The transaction raises a lot of questions. The ones I would like to deal with are: Why didn't the Fed just let Bear Stearns go bankrupt? How big a windfall was this for J.P.Morgan Chase? What risks does this Fed action pose for the future?
We don't know why the Fed took this action. Their press release announced the action in one sentence without any explanation.
We are left to conclude that the Fed viewed the bankruptcy of Bear Stearns, which specialized in mortgage finance, as a financial market calamity, the costs of which would exceed putting $30 b. of taxpayer money at risk and the future risk if other firms follow Bear Stearns' example.

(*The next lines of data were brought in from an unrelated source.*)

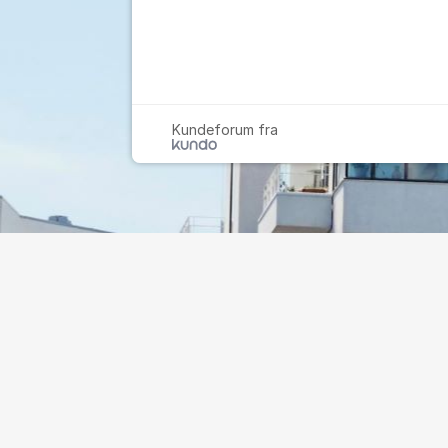
Kundeforum fra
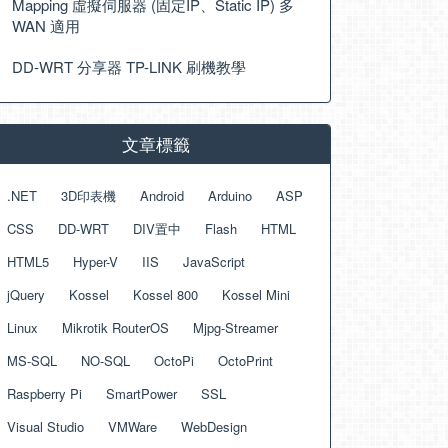
Mapping 虛擬伺服器 (固定IP、Static IP) 多
WAN 適用
DD-WRT 分享器 TP-LINK 刷機教學
文章標籤
.NET
3D印表機
Android
Arduino
ASP
CSS
DD-WRT
DIV置中
Flash
HTML
HTML5
Hyper-V
IIS
JavaScript
jQuery
Kossel
Kossel 800
Kossel Mini
Linux
Mikrotik RouterOS
Mjpg-Streamer
MS-SQL
NO-SQL
OctoPi
OctoPrint
Raspberry Pi
SmartPower
SSL
Visual Studio
VMWare
WebDesign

All I can say is there must be a lot of red ink hidden in the Bear Stearns deal and a lot of potential collateral damage to justify the Fed's action. Fed Chair Ben Bernanke and Treasury Secretary Hank Paulson are rational and experienced people. I'm sure they did the math and fully considered the "moral hazard" of what this action might cost future taxpayers. Bernanke is an expert in financial market panics, and his research has taught him that only prompt and strong action can avert them.

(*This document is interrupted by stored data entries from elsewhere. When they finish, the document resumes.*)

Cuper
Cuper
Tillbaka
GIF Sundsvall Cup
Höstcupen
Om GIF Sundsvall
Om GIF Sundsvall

Nonetheless, J.P.Morgan Chase appears to have hit the lottery. It's market capitalization rose 26%, or $32.1 b., between, it's close at $36.54 per share ($124.1 b. market capitalization) on March 14th and it's close on Thursday, March 20th at $45.97 per share ($156.2 b.). There are a lot of former Bear Stearns shareholders and employees who feel cheated out of their chance to do better in bankruptcy court.
We have no way of knowing what risks the Fed's Bear Stearns bailout will create for U.S. taxpayers, and it won't be possible to estimate them years from now either because we'll never see the world as if the Fed hadn't bailed out Bear Stearns. All we'll observe is whether the Fed gets our $30 b. loan back and whether any more of our money is committed beyond that.
Think of it this way: If you're the CEO of another investment bank that's "too big to fail," and you had taken on too much risk in pursuit of profits that have suddenly evaporated in the mortgage crisis, what would you do? Would you shed risk, try to recapitalize, hunker down as best you can, and own up to big losses, or would you take on even more risk in hope going "double or nothing" would pay off, knowing that the Fed would intervene if "nothing" is the outcome?
Economists used to believe that people were strictly rational, but recent research has proven that we're not. Faced with very unpalatable choices, we often act irrationally and make bad situations worse. We know some CEOs have acted badly in the past.
Today is Easter. Let's pray that Ben Bernanke and Hank Paulson, when facing very difficult choices involving huge financial risks, can steer us clear of this crisis.